8. Een proces-verbaal van verhoor medeverdachte, in de wettelijke vorm opgemaakt en gesloten op 17 juni 2019 door hoofdagent 3] en [hoofdagent 2], beiden hoofdagent bij het Korps Politie Caribisch Nederland voor zover inhoudende als verklaring van [medeverdachte 4]
, zakelijk weergegeven (pagina 662 e.v.)
[medeverdachte 3] (het Gerecht begrijpt: [medeverdachte 3]) heeft tegen mij gezegd dat zijn goede vriend, bijgenaamd [medeverdachte 1], in de vluchtauto zat als bestuurder.
9. Een proces-verbaal van bevindingen, in de wettelijke vorm opgemaakt en gesloten op 18 juni 2019 door [hoofdagent 4] en [hoofdagent 1], beiden hoofdagent bij het Korps Politie Caribisch Nederland voor zover inhoudende als verklaring van verbalisanten, zakelijk weergegeven (pagina 251 e.v.)
Ik, [hoofdagent 4], heb het toestel Samsung Galaxy A7 uitgelezen.

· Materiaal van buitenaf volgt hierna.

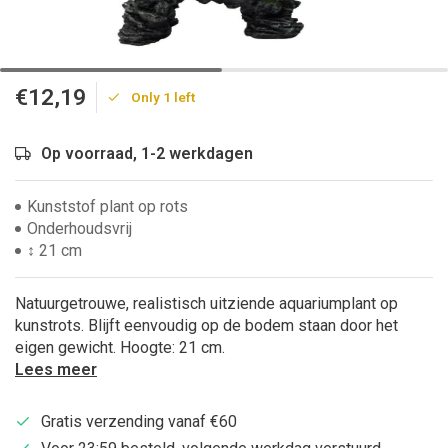
€12,19
Only 1 left
Op voorraad, 1-2 werkdagen
Kunststof plant op rots
Onderhoudsvrij
↕ 21 cm
Natuurgetrouwe, realistisch uitziende aquariumplant op
kunstrots. Blijft eenvoudig op de bodem staan door het
eigen gewicht. Hoogte: 21 cm.
Lees meer
Gratis verzending vanaf €60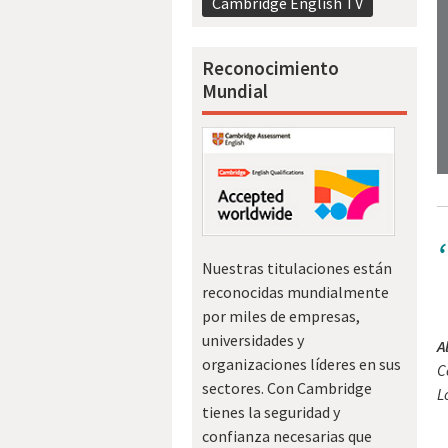
Cambridge English TV
Reconocimiento
Mundial
Nuestras titulaciones están
reconocidas mundialmente
por miles de empresas,
universidades y
A
organizaciones líderes en sus
C
sectores. Con Cambridge
L
tienes la seguridad y
confianza necesarias que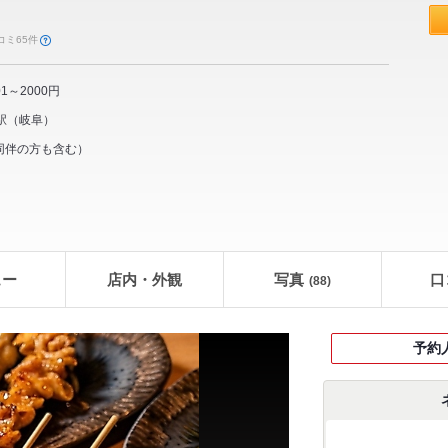
コミ65件
01～2000円
駅
（
岐阜
）
同伴の方も含む）
ュー
店内・外観
写真
口
(88)
予約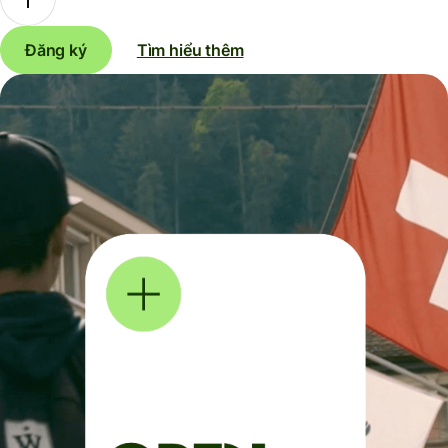
Đăng ký
Tìm hiểu thêm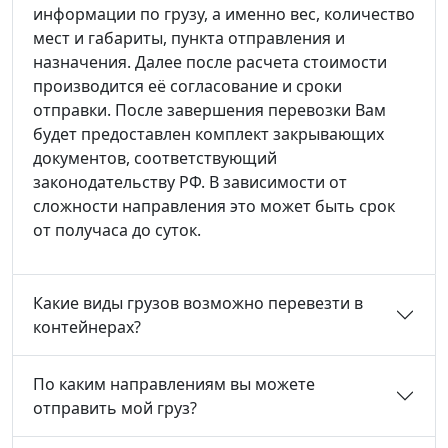
информации по грузу, а именно вес, количество
мест и габариты, пункта отправления и
назначения. Далее после расчета стоимости
производится её согласование и сроки
отправки. После завершения перевозки Вам
будет предоставлен комплект закрывающих
документов, соответствующий
законодательству РФ. В зависимости от
сложности направления это может быть срок
от получаса до суток.
Какие виды грузов возможно перевезти в
контейнерах?
По каким направлениям вы можете
отправить мой груз?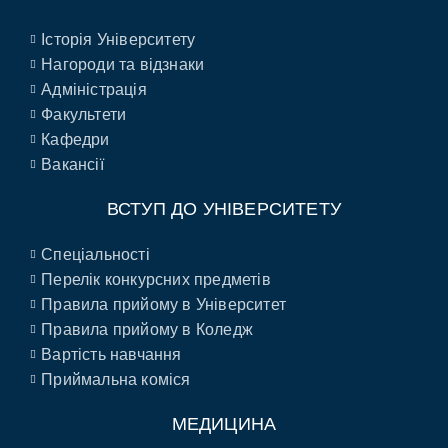
Історія Університету
Нагороди та відзнаки
Адміністрація
Факультети
Кафедри
Вакансії
ВСТУП ДО УНІВЕРСИТЕТУ
Спеціальності
Перелік конкурсних предметів
Правила прийому в Університет
Правила прийому в Коледж
Вартість навчання
Приймальна коміся
МЕДИЦИНА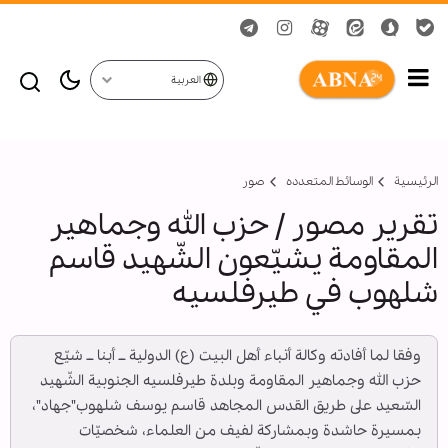
العربية
الرئيسية
الوسائط المتعدده
صور
تقرير مصور / حزب الله وجماهير
المقاومة يشيّعون الشّهيد قاسم
شلهوب في طيرفلسيه
وفقا لما أفادته وكالة أنباء أهل البيت (ع) الدولية ــ أبنا ــ شيّع
حزب الله وجماهير المقاومة وبلدة طيرفلسيه الجنوبية الشّهيد
السّعيد على طريق القدس المجاهد قاسم يوسف شلهوب"جهاد"،
بمسيرة حاشدة وبمشاركة لفيف من العلماء، شخصيّات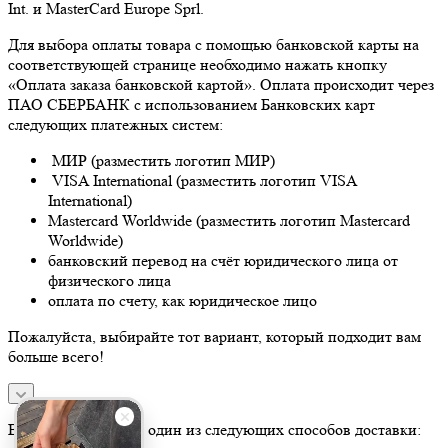
Int. и MasterCard Europe Sprl.
Для выбора оплаты товара с помощью банковской карты на
соответствующей странице необходимо нажать кнопку
«Оплата заказа банковской картой». Оплата происходит через
ПАО СБЕРБАНК с использованием Банковских карт
следующих платежных систем:
МИР (разместить логотип МИР)
VISA International (разместить логотип VISA
International)
Mastercard Worldwide (разместить логотип Mastercard
Worldwide)
банковский перевод на счёт юридического лица от
физического лица
оплата по счету, как юридическое лицо
Пожалуйста, выбирайте тот вариант, который подходит вам
больше всего!
Вы можете выбрать один из следующих способов доставки: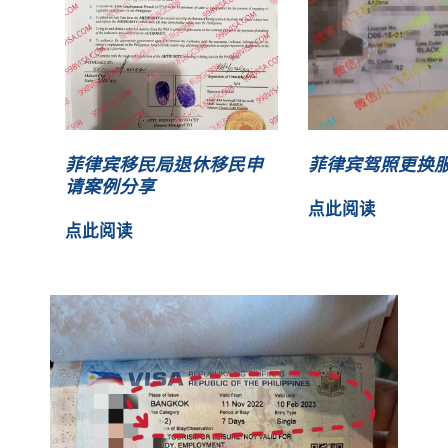
菲律宾移民局退休移民申
菲律宾驾照更换
请案例分享
点此阅读
点此阅读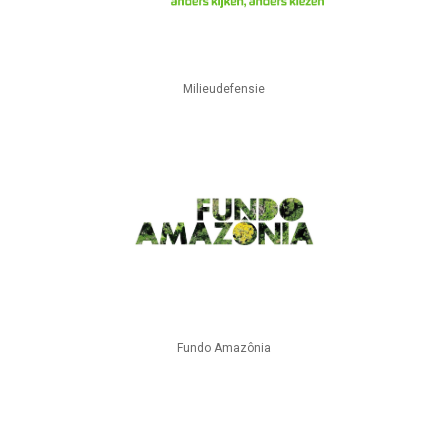
Milieudefensie
Fundo Amazônia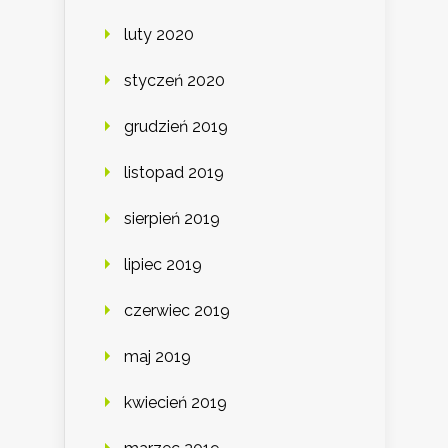
luty 2020
styczeń 2020
grudzień 2019
listopad 2019
sierpień 2019
lipiec 2019
czerwiec 2019
maj 2019
kwiecień 2019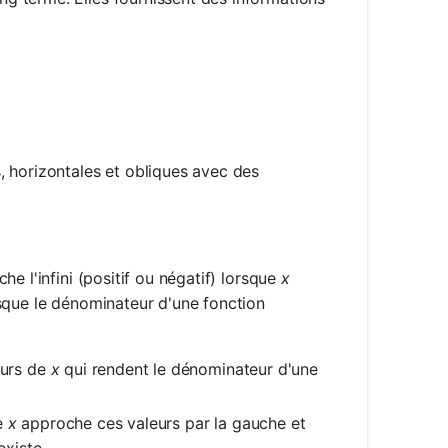
, horizontales et obliques avec des
e l'infini (positif ou négatif) lorsque
x
sque le dénominateur d'une fonction
eurs de
x
qui rendent le dénominateur d'une
ue
x
approche ces valeurs par la gauche et
existe.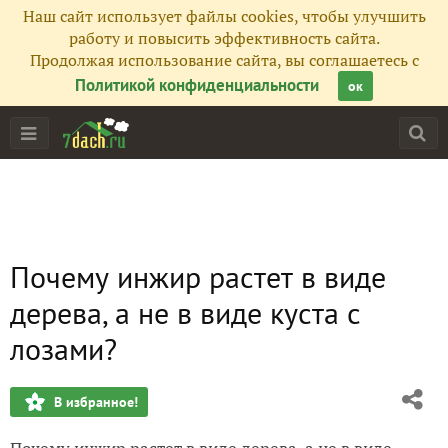
Наш сайт использует файлы cookies, чтобы улучшить
работу и повысить эффективность сайта.
Продолжая использование сайта, вы соглашаетесь с
Политикой конфиденциальности
ок
Почему инжир растет в виде
дерева, а не в виде куста с
лозами?
В избранное!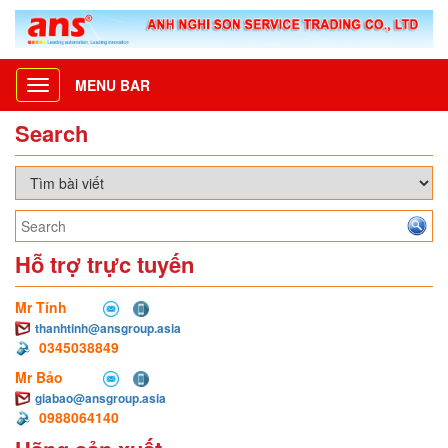
MENU BAR
Toggle
navigation
Search
Hỗ trợ trực tuyến
Mr Tính
thanhtinh@ansgroup.asia
0345038849
Mr Bảo
giabao@ansgroup.asia
0988064140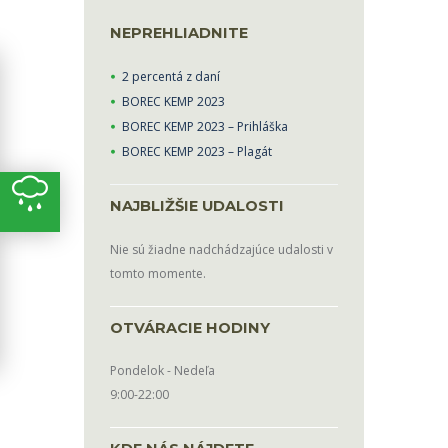
NEPREHLIADNITE
2 percentá z daní
BOREC KEMP 2023
BOREC KEMP 2023 – Prihláška
BOREC KEMP 2023 – Plagát
NAJBLIŽŠIE UDALOSTI
Nie sú žiadne nadchádzajúce udalosti v
tomto momente.
OTVÁRACIE HODINY
Pondelok - Nedeľa
9:00-22:00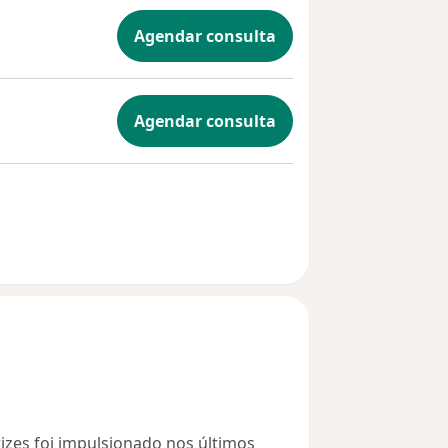
Agendar consulta
Agendar consulta
rizes foi impulsionado nos últimos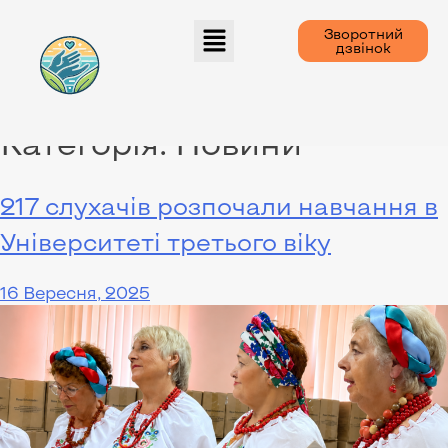
Зворотний
дзвінок
Категорія:
Новини
217 слухачів розпочали навчання в
Університеті третього віку
16 Вересня, 2025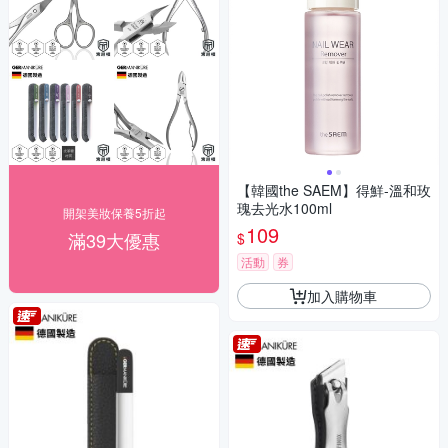
【韓國the SAEM】得鮮-溫和玫
瑰去光水100ml
開架美妝保養5折起
109
滿39大優惠
$
活動
券
加入購物車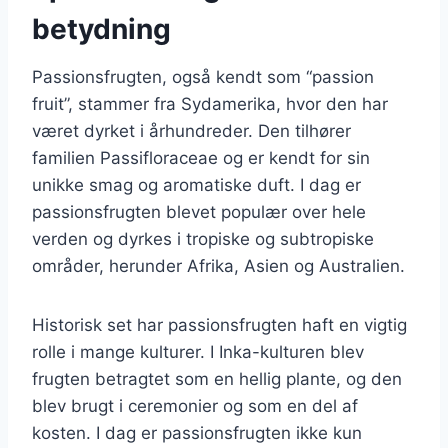
betydning
Passionsfrugten, også kendt som “passion
fruit”, stammer fra Sydamerika, hvor den har
været dyrket i århundreder. Den tilhører
familien Passifloraceae og er kendt for sin
unikke smag og aromatiske duft. I dag er
passionsfrugten blevet populær over hele
verden og dyrkes i tropiske og subtropiske
områder, herunder Afrika, Asien og Australien.
Historisk set har passionsfrugten haft en vigtig
rolle i mange kulturer. I Inka-kulturen blev
frugten betragtet som en hellig plante, og den
blev brugt i ceremonier og som en del af
kosten. I dag er passionsfrugten ikke kun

Tijdens het onderzoek is het volgende gebleken. De profielnaam [medeverdachte 3] wordt WhatsApp gebruikt. De gebruiker met WhatsApp profielnaam [medeverdachte 3] heeft contact met een WhatsApp profielnaam [medeverdachte 1] die gebruik maakt van het telefoonnummer +5997825464.
Ik heb aan [medeverdachte 1] gevraagd op welk nummer hij te bereiken was. [medeverdachte 1] heeft aan mij, [hoofdagent 1] verklaard, dat hij te bereiken is op het telefoonnummer [telefoonnummer].